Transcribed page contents
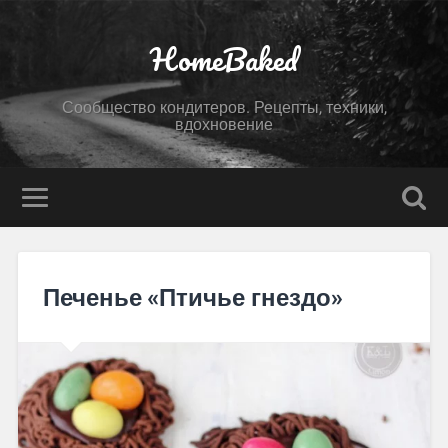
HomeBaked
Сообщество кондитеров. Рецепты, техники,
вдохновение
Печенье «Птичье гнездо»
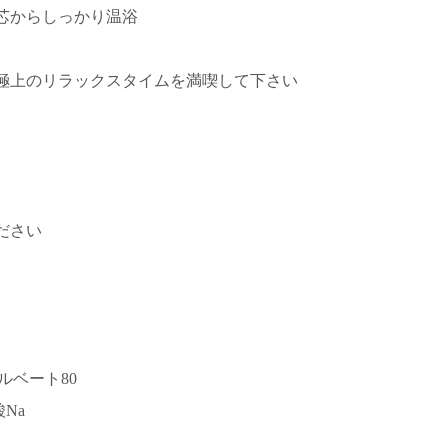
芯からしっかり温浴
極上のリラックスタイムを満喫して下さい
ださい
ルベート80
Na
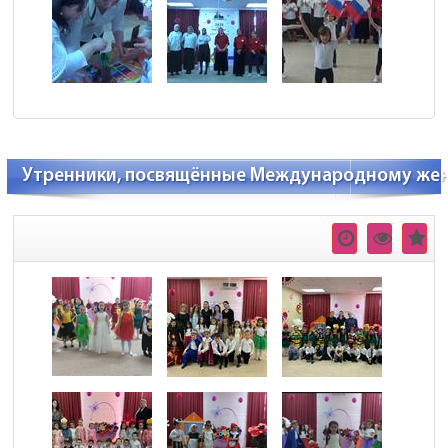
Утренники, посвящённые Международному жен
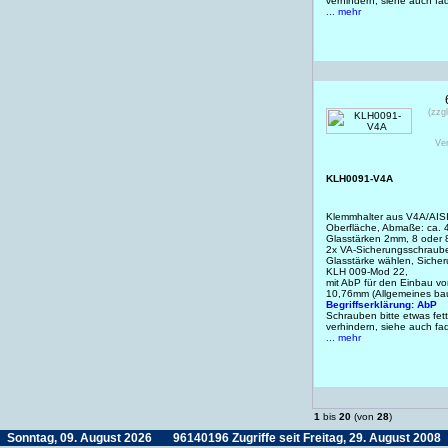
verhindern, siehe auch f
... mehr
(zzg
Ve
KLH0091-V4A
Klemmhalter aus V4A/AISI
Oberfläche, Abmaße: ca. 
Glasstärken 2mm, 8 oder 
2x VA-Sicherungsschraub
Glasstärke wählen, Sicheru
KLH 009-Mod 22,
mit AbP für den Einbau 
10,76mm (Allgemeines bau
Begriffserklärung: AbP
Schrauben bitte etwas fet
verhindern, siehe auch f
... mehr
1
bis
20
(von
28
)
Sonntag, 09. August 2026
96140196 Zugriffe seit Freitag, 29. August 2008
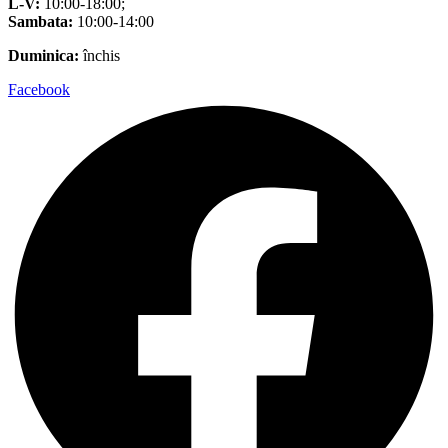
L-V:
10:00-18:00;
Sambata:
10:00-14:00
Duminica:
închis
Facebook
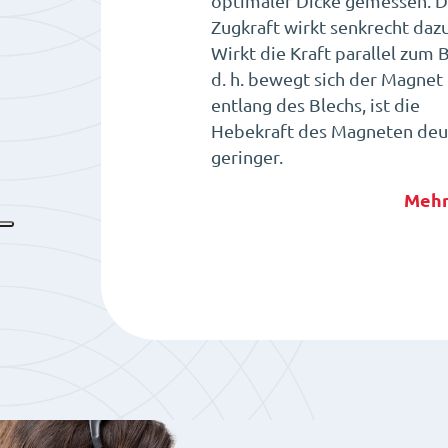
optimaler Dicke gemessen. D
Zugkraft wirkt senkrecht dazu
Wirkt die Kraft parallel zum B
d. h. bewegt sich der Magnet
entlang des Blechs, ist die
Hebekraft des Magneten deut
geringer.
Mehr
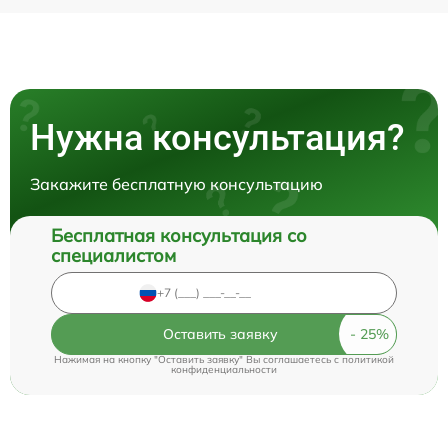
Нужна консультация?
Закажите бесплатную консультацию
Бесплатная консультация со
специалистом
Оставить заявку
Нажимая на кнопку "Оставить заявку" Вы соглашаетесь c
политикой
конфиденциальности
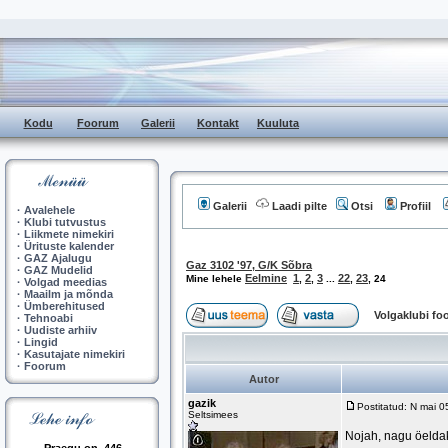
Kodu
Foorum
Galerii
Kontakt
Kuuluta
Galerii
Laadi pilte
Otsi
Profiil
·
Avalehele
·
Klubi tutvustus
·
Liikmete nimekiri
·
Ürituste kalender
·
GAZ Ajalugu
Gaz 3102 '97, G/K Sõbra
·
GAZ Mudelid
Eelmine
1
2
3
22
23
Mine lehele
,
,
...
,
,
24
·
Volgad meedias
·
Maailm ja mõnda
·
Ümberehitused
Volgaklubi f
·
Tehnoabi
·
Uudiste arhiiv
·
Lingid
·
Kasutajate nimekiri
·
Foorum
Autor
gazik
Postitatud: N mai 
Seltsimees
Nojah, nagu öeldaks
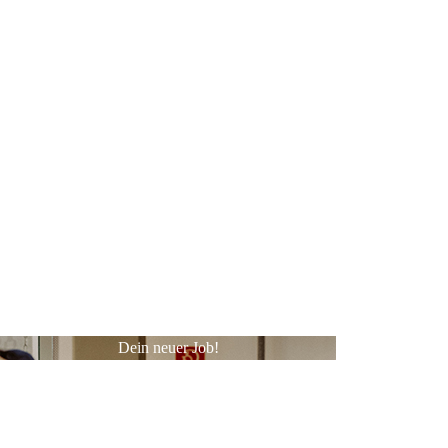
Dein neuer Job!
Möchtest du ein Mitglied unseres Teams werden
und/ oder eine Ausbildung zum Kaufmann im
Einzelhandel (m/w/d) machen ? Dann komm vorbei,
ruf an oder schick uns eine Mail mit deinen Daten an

Work order: Without the pictures, write out every entry exactly as it appears.

Your response:
HomeBaked
Сообщество кондитеров. Рецепты, техники,
вдохновение
Печенье «Птичье гнездо»
芯からしっかり温浴
極上のリラックスタイムを満喫して下さい
ださい
ルベート80
Na
Утренники, посвящённые Международному жен
verhindern, siehe auch f
... mehr
(zzg
Ve
KLH0091-V4A
Klemmhalter aus V4A/AISI
Oberfläche, Abmaße: ca. 
Glasstärken 2mm, 8 oder 
2x VA-Sicherungsschraub
Glasstärke wählen, Sicheru
KLH 009-Mod 22,
mit AbP für den Einbau 
10,76mm (Allgemeines bau
Begriffserklärung: AbP
Schrauben bitte etwas fet
verhindern, siehe auch f
... mehr
1
bis
20
(von
28
)
Sonntag, 09. August 2026
96140196 Zugriffe seit Freitag, 29. August 2008
L-V:
10:00-18:00;
Sambata:
10:00-14:00
Duminica:
închis
Facebook
optimaler Dicke gemessen. D
Zugkraft wirkt senkrecht dazu
Wirkt die Kraft parallel zum B
d. h. bewegt sich der Magnet
entlang des Blechs, ist die
Hebekraft des Magneten deut
geringer.
Mehr
Нужна консультация?
Закажите бесплатную консультацию
Бесплатная консультация со
специалистом
Оставить заявку
Нажимая на кнопку "Оставить заявку" Вы соглашаетесь c
политикой
конфиденциальности
Kodu
Foorum
Galerii
Kontakt
Kuuluta
Galerii
Laadi pilte
Otsi
Profiil
·
Avalehele
·
Klubi tutvustus
·
Liikmete nimekiri
·
Ürituste kalender
·
GAZ Ajalugu
Gaz 3102 '97, G/K Sõbra
·
GAZ Mudelid
Eelmine
1
2
3
22
23
Mine lehele
,
,
...
,
,
24
·
Volgad meedias
·
Maailm ja mõnda
·
Ümberehitused
Volgaklubi f
·
Tehnoabi
·
Uudiste arhiiv
·
Lingid
·
Kasutajate nimekiri
·
Foorum
Autor
gazik
Postitatud: N mai 
Seltsimees
Nojah, nagu öeldaks
Dein neuer Job!
Möchtest du ein Mitglied unseres Teams werden
und/ oder eine Ausbildung zum Kaufmann im
Einzelhandel (m/w/d) machen ? Dann komm vorbei,
ruf an oder schick uns eine Mail mit deinen Daten an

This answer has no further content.